Office environments have the tendency of giving someone the illusion of control. Some managers like to be able to see when people come, when they leave and if they are actually working. This obviously indicates a severe lack of trust. Why would you employ someone you don’t trust? If this is your reason for wanting to return to the office it is indicative of far greater problems in our organisation or with your leadership style.
Social. trust and relationships
One to one conversations, focussed small group conversations and well-structured meetings work well in a virtual setting. But there is little or no chance to mingle and informally socialise or create the space to get to know each other and build trust and relationships. While it is possible, it takes more intent and rigour and it won’t happen as formally as in a physical setting.
What are offices good for?
Socialising and building relationships, Creative workshops with whiteboards, relaxed meetings, social and play elements, serendipity of just bumping into people unexpectedly, training and development.
What is virtual/remote working good for?
Regular connections between geographically distributed teams, individual and collaborative desk work, well-structured meetings and workshops, one to one and small group conversations, training and development.
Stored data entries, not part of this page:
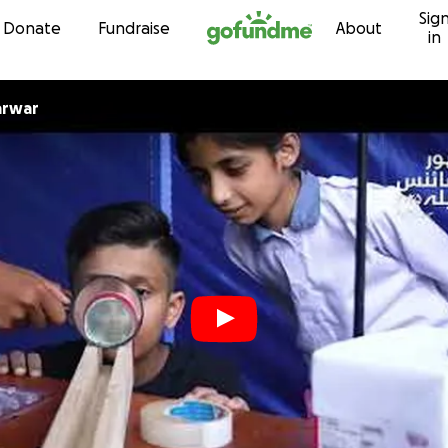
Sig
Skip to content
Donate
Fundraise
About
in
arwar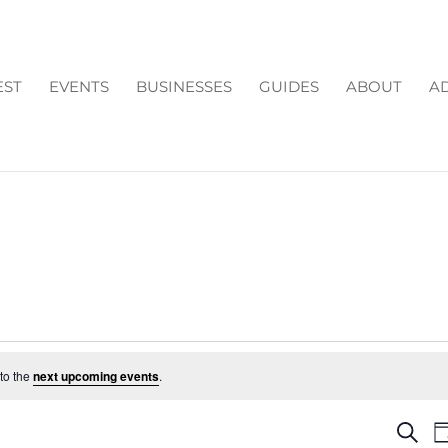
EST
EVENTS
BUSINESSES
GUIDES
ABOUT
AD
to the
next upcoming events
.
EV
Search
D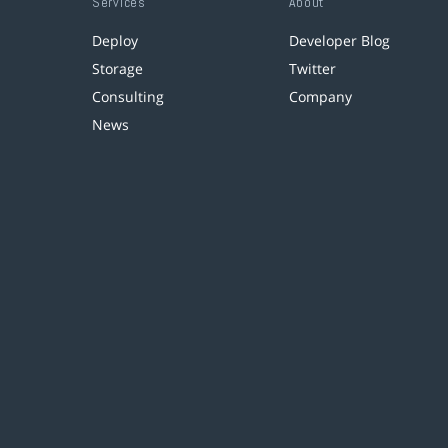
Services
About
Deploy
Developer Blog
Storage
Twitter
Consulting
Company
News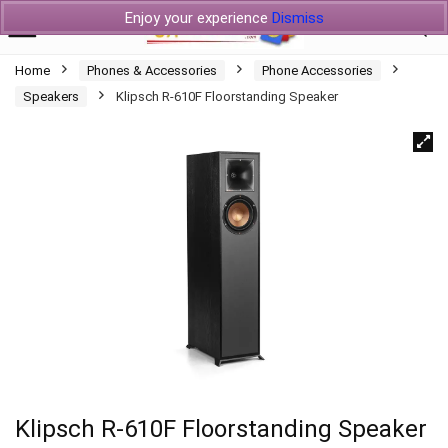
Enjoy your experience
Dismiss
Home
Phones & Accessories
Phone Accessories
Speakers
Klipsch R-610F Floorstanding Speaker
Klipsch R-610F Floorstanding Speaker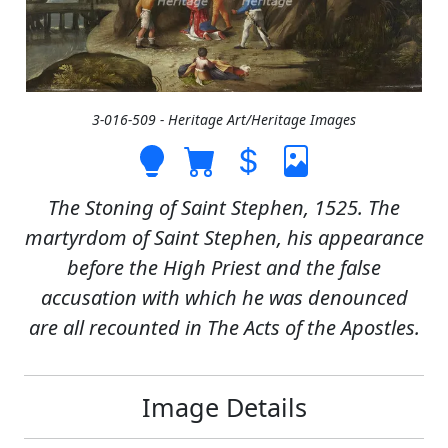
3-016-509 - Heritage Art/Heritage Images
The Stoning of Saint Stephen, 1525. The
martyrdom of Saint Stephen, his appearance
before the High Priest and the false
accusation with which he was denounced
are all recounted in The Acts of the Apostles.
Image Details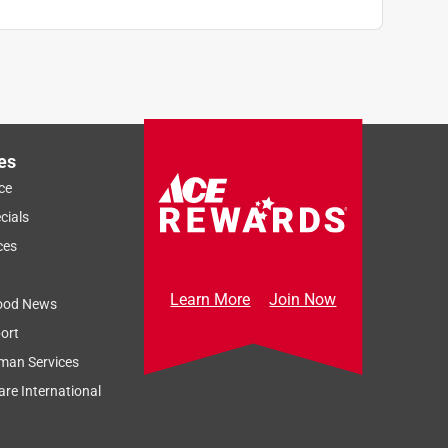
es
ce
cials
ces
Learn More
Join Now
ood News
ort
man Services
re International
So how can we make the most of hybrid working?
Most certainly, we need to structure this new way of shifting between both physical and virtual environments with intent.
Through a facilitated “hybrid working” workshop with your team you can discuss and agree on:
We stand at a time where, with focus and intention, we can strike a wonderful balance to create an alternative model of working to take advantage of the benefits of remote working, on-site working and virtual interaction.